The paper was produced in response to questions raised at the IR35 Forum, which is a group including HMRC, taxpayer representatives and professional advisers formed to look at the way IR35 is administered.
The HMRC paper advances the argument that any contract cannot exist without mutuality of obligations. For instance, if I buy a newspaper from a shop, there is an implicit requirement for me to pay the shopkeeper if I want the newspaper and there is an implicit requirement of the shopkeeper to let me have the newspaper if I pay for it. So far, so good. The next stage in the argument is that the CEST online tool assumes that a contract exists, since its objective is to assess the employment status of a contract. Thus, there is no need for CEST to address MOO, as it has already been considered by the mere fact that there is a contract that needs to be assessed.

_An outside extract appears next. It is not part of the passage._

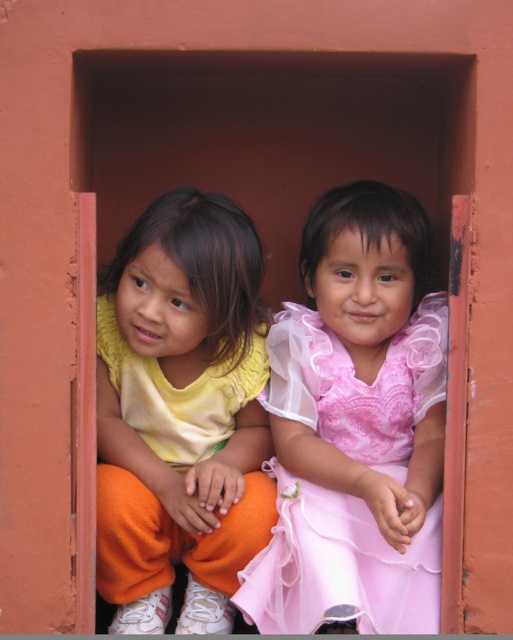 You are a tailor trying to determine which clothing item requires more fabric for alterations. Based on the scene, which item is thinner between the matte yellow shirt at left and the pink sheer dress at center?

The matte yellow shirt at left is thinner than the pink sheer dress at center, so it would require less fabric for alterations since it is thinner.

You are a photographer trying to capture a photo of the matte yellow shirt at left and the pink sheer dress at center. Based on their positions, which one should you focus on first if you want to ensure both are in the frame without moving the camera?

The matte yellow shirt at left is located above the pink sheer dress at center, so you should focus on the pink sheer dress at center first to ensure both are in the frame without moving the camera.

The decided cases on employment status in which MOO plays a prominent part have not sought to question whether or not there is a contract in place, but have tried to look at the terms of whatever contract was in existence. Why would the courts have spent much time and energy in examining a concept that was a given, if there was not any uncertainty? My understanding is that there are different types of MOO and MOO in the context of employment status goes beyond the MOO that’s inherent within a contract. For employment to be indicated there has to be an ongoing obligation for the work provider to offer work to the work doer and for the work doer to undertake the work offered. HMRC’s paper does not address this point.
In the paper HMRC cite the case of Arada v Windle & Another (2016) in which Lord Justice Underhill observed:
“An issue that arises in this case is the significance of mutuality of obligation in the employment contract. Every bilateral contract requires mutual obligations; they constitute the consideration from each party necessary to create the contract. Typically an employment contract will be for a fixed or indefinite duration, and one of the obligations will be to keep the relationship in place until it is lawfully severed, usually by termination on notice. But there are some circumstances where a worker works intermittently for the employer, perhaps as and when work is available. There is in principle no reason why the worker should not be employed under a contract of employment for each separate engagement, even if of short duration, as a number of authorities have confirmed: see the decisions of the Court of Appeal in Meechan v Secretary of State for Employment  IRLR 353 and Cornwall County Council v Prater  IRLR 362”.
I have no problem with the concept of an employment contract including an obligation to keep a relationship in place until it is ended. I also have no disagreement with the concept that a worker and an employer can engage in a series of short-term separate contracts, with each contract having the attributes of employment. The first concept seems to confirm the existence of the type of MOO that exists within an employment contract. The second concept does not displace that, it just puts forward the possibility of a series of short-term contracts, within each of which there may or may not be the type of MOO that is indicative of employment. What the second scenario does not do is say that the each of the separate engagements is under the same overarching contract of employment, but envisages a contract of employment for each engagement.
The paper glosses over the qualities of different types of MOO and argues that all MOO is as one, being inherent within any contract and therefore an essential pre-requisite without which CEST cannot be applied. If the existence of something is ignored, then it doesn’t exist, which is the kind of argument that the Ravenous Bugblatter Beast of Traal would have enjoyed, had it been on HMRC’s payroll.